"Confirmed the presence of various heavy metals,including arsenic and cadmium, in the air near Custom Alloy Scrap Sales,
a West Oakland scrapper. Also, samples detected Freon and toxic gases
associated with waste oil near the facility."
Custom Alloy CEO Edward Kangeter said he has spent the past
year struggling to respond to complaints from Larson's group, worked
closely with government regulators to reduce emissions, and took measures such as ordering trucks lined up outside his facility to reduce
their idling time.
"I have not read
the entire report, but I will tell you this: Ask them, 'how does a facility like ours
compare to a mobile source like the Bay Bridge?'" Kangeter said. "The air board has been in my facility 90-plus times because
of Global Community Monitor. And we've never been cited one time. We take air
quality, and the health of the environement, very seriously at this company."
Kangeter urged us to contact Phil Martien, an official with the Bay Area Air Quality Management District, with whom Custom Alloy Scrap Sales has been working closely to respond to neighborhood concerns about emissions.
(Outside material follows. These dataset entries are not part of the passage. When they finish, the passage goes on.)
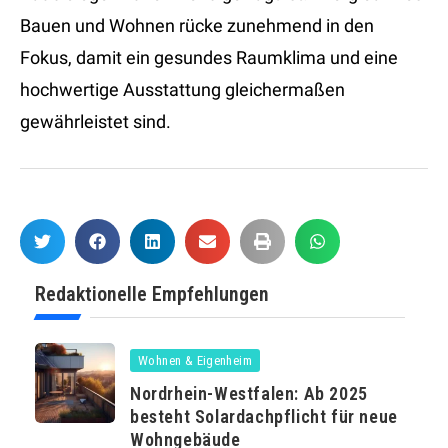
Bauen und Wohnen rücke zunehmend in den
Fokus, damit ein gesundes Raumklima und eine
hochwertige Ausstattung gleichermaßen
gewährleistet sind.
Redaktionelle Empfehlungen
Wohnen & Eigenheim
Nordrhein-Westfalen: Ab 2025
besteht Solardachpflicht für neue
Wohngebäude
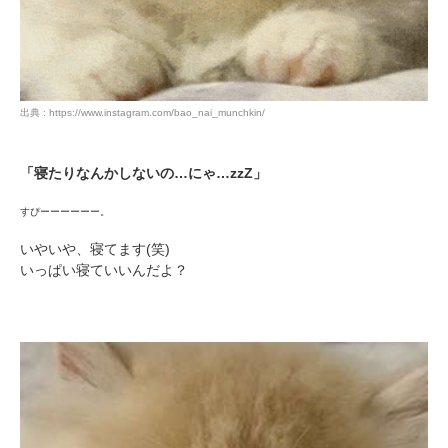
PECOアプリをダウンロード済みの方
出典 : https://www.instagram.com/bao_nai_munchkin/
アプリで開く
閉じる
「寝たりなんかしないの…にゃ…zzZ」
すぴーーーーーー。
いやいや、寝てます(笑)
いっぱい寝ていいんだよ？
pecodogs
pecocats
いぬ部をフォロー
ねこ部をフォロー
アプリをダウンロードする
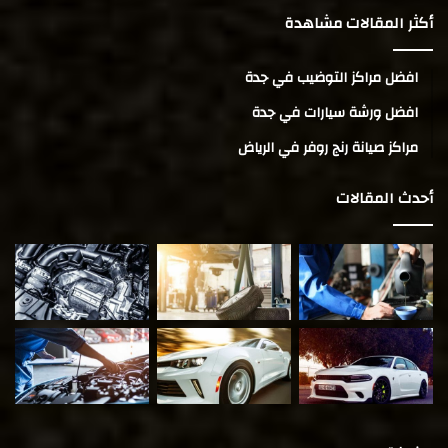
أكثر المقالات مشاهدة
افضل مراكز التوضيب في جدة
افضل ورشة سيارات في جدة
مراكز صيانة رنج روفر في الرياض
أحدث المقالات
Martien had not returned a call requesting comment by press time. We'll add his input to this story when he does.
The issue of potential toxic emissions emanating from metals recycling facilities is not a new story.
A year ago SF Weekly reported how sensors at the Port of Los Angeles at Long Beach had
detected clouds of dust containing contaminants such as lead settling
over houses, a fire station, a playground, and a community center
downwind from a so-called automobile shredder, which grinds up old cars for scrap.
The Southern California facility is similar to ones at
Redwood City and Oakland. Like the L.A. facility, shredders at the Port of
Oakland and in Redwood city sit next to neighborhoods potentially
exposed to airborne toxic waste. But those massive shredding plants are different from Kangeter's aluminum foundry operation. And the report by Larson's group doesn't seem to provide precise evidence of health dangers purportedly posed by the Oakland aluminum recycling operation.
In his report, Larson said that the Bay Area Air Quality Management District "has not specifically regulated scrap metal recyclers. Due to community uproar and fence-line air monitoring data, the BAAQMD is currently drafting a new rule to fill this regulatory loophole."
However, Larson's report does not, at least in the form it's been released to the public, seem to specify precisely what contaminants are being released; in what quantities; or over which areas. Rather, the report generalizes about the dangers of poisoning from heavy metals, particulate pollution, and volatile organic chemicals, while noting that the Bay Area hosts many facilities that in one way or another are involved in the process of metals recycling.